WORK REQUIRED - The answer is to be the lines of the material from its start through the line containing "esornativa, ma fornendocene", each copied exactly; no pictures.

MATERIAL PROVIDED -
□ □ □ □ □ □ □

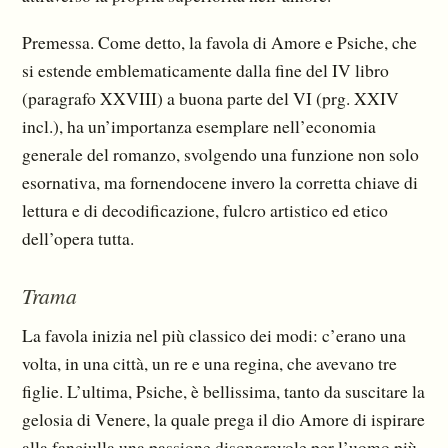
Premessa. Come detto, la favola di Amore e Psiche, che
si estende emblematicamente dalla fine del IV libro
(paragrafo XXVIII) a buona parte del VI (prg. XXIV
incl.), ha un’importanza esemplare nell’economia
generale del romanzo, svolgendo una funzione non solo
esornativa, ma fornendocene invero la corretta chiave di
lettura e di decodificazione, fulcro artistico ed etico
dell’opera tutta.
Trama
La favola inizia nel più classico dei modi: c’erano una
volta, in una città, un re e una regina, che avevano tre
figlie. L’ultima, Psiche, è bellissima, tanto da suscitare la
gelosia di Venere, la quale prega il dio Amore di ispirare
alla fanciulla una passione disonorevole per l’uomo più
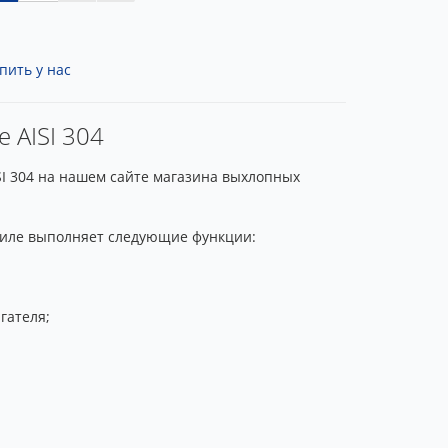
пить у нас
 AISI 304
SI 304 на нашем сайте магазина выхлопных
обиле выполняет следующие функции:
гателя;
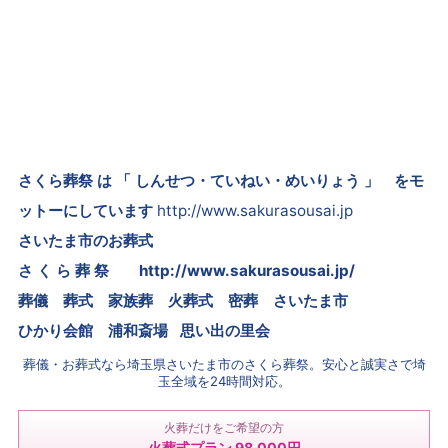
さくら葬祭 は 「 しんせつ・ていねい・めいりょう 」 をモ
ットーにしています
http://www.sakurasousai.jp
さいたま市のお葬式
さ く ら 葬 祭
http://www.sakurasousai.jp/
葬儀 葬式 家族葬 火葬式 密葬
さいたま市
ひかり会館 浦和斎場 思い出の里会
葬儀・お葬式なら埼玉県さいたま市のさくら葬祭。安心と誠実さで埼
玉全域を24時間対応。
火葬だけをご希望の方
火葬式プラン 98,000円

□ □ □ □ □ □ □

WRITTEN SOLUTION -
Premessa. Come detto, la favola di Amore e Psiche, che
si estende emblematicamente dalla fine del IV libro
(paragrafo XXVIII) a buona parte del VI (prg. XXIV
incl.), ha un’importanza esemplare nell’economia
generale del romanzo, svolgendo una funzione non solo
esornativa, ma fornendocene invero la corretta chiave di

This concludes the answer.